It was that truth of God that Elihu spoke to Job. Job had exalted himself in his sinful mind to a place where he thought he could judge God and condemn what God did to him. Elihu responded, “Job, do you even know who God is? Job, do you even know who you are?”

God’s sovereignty is a truth that all men must know. The reprobate must know it for their own condemnation as they hate that truth and press it down in their minds and souls. The elect must know it too. They must know and understand God’s absolute sovereignty. They too are prone to puff up themselves with self-worth before God. They are prone to question when God sends this or that trial into their lives. They are prone to judge God, just as Job did, and ultimately to condemn God when things do not go their way according to their desires. The elect too must be humbled by the same truth that Elihu brought to Job. Who are you to dare to put yourself in the judgment seat and demand of God an answer? Do you even know who that God is whom you are judging? Do you know his holiness? Do you know his righteousness? Do you know his might and power? Have you the slightest idea how wicked it is to suggest to God that he should not have done this or that?

This focus of Elihu’s polemic begins in Job 35. There is evidence of it from the beginning, but chapter 35 is where he becomes the most explicit. “Look unto the heavens, and see,” he said in verse 5, “and behold the clouds which are higher than thou.” Already Elihu had humbled Job by pointing to an earthly picture. But Elihu continued, “If thou sinnest, what doest thou against him? or if thy transgressions be multiplied, what doest thou unto him?If thou be righteous, what givest thou him? or what receiveth he of thine hand?” (vv. 6–7).
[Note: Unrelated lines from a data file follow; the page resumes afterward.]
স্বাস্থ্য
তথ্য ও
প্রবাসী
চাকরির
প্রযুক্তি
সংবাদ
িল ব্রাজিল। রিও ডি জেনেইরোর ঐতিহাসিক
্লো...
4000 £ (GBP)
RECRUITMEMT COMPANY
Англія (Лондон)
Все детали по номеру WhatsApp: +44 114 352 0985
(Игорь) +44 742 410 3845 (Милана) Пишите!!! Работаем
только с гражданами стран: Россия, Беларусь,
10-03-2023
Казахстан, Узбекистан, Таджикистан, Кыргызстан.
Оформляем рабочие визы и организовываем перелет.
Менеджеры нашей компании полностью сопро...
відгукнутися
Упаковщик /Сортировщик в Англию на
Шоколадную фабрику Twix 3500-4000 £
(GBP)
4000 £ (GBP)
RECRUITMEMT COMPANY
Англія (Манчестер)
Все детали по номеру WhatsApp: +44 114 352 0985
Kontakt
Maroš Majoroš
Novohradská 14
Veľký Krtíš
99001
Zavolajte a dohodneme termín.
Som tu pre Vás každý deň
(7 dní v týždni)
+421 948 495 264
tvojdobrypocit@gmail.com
Elihu explained that God in his sovereignty is completely independent of the actions of man. Whether a man sins or is righteous, whether he obeys or disobeys, whether he believes in God or not, it does nothing to the being of the almighty God. Whether man thanks God or not, whether man praises God or not, whether man acknowledges God or not, God is completely unchanged and unmoved. Sins of men and devils cannot injure God in any respect, and righteous acts of men and angels cannot add anything to God. Man cannot rob anything from God, nor can man extend his hand and give something to God. Even when men attempt to steal God’s glory, deny him, or corrupt his truth in their minds and lives, God is not diminished or affected whatsoever. God does not depend upon man; God does not change due to man’s actions or responses; and God needs nothing from man. God’s will and decree do not adjust to accommodate the doings of man, and God’s plan can never be thwarted.

What a comfort this is to a child of God! The elect child’s sins cannot change God’s will to save him! The elect child’s good works do not have the purpose of obtaining, possessing, or maintaining his salvation! God is unaffected by man, and God’s salvation of his elect people never changes or is dependent upon them. God is independent of man, and so the salvation that God chooses to bestow is also independent of man. Man, rather, whether he is a sinner or a righteous man, is completely dependent upon God.

“Behold,” Elihu continued, “God is great, and we know him not, neither can the number of his years be searched out” (36:26). Then by examples from God’s creation, Elihu proved that man cannot comprehend God in his greatness. God’s greatness is indescribably magnificent! His control over all things is utterly unfathomable!

What follows are examples from creation that the Spirit gave to Elihu that point to God’s sovereignty. In chapter 36:27–33, Elihu testified of God’s creation of raindrops and clouds. Elihu began by speaking of God’s creating the small drops of rain. Each raindrop, small and insignificant though each may seem, is made individually by the almighty God of the heavens. Then God stores those tiny droplets of water in clouds that spread across the expanse of the sky. Those massive clouds, weighing millions of tons each, block out the light and warmth of the sun and empty rain upon the earth.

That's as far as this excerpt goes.